* _Dataset entries_:
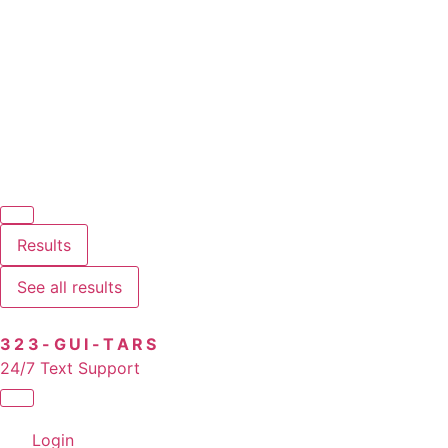
Results
See all results
323-GUI-TARS
24/7 Text Support
Login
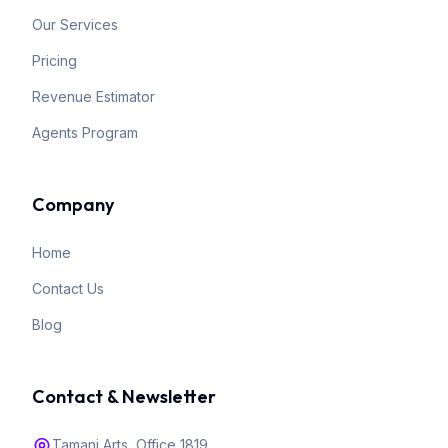
Our Services
Pricing
Revenue Estimator
Agents Program
Company
Home
Contact Us
Blog
Contact & Newsletter
Tamani Arts, Office 1819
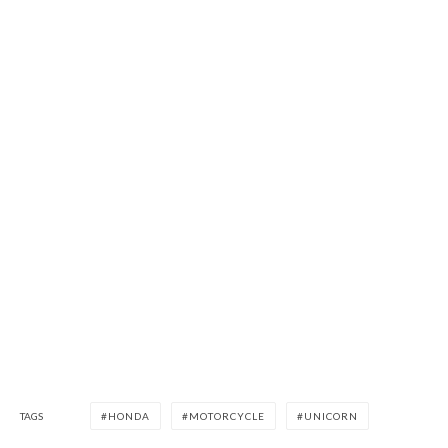
TAGS
HONDA
MOTORCYCLE
UNICORN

* _What to work on_: No pictures belong in the copy. Repeat the listing above exactly.

* _Response area_:
Results
See all results
323-GUI-TARS
24/7 Text Support
Login
Our Services
Pricing
Revenue Estimator
Agents Program
Company
Home
Contact Us
Blog
Contact & Newsletter
Tamani Arts, Office 1819
TAGS
HONDA
MOTORCYCLE
UNICORN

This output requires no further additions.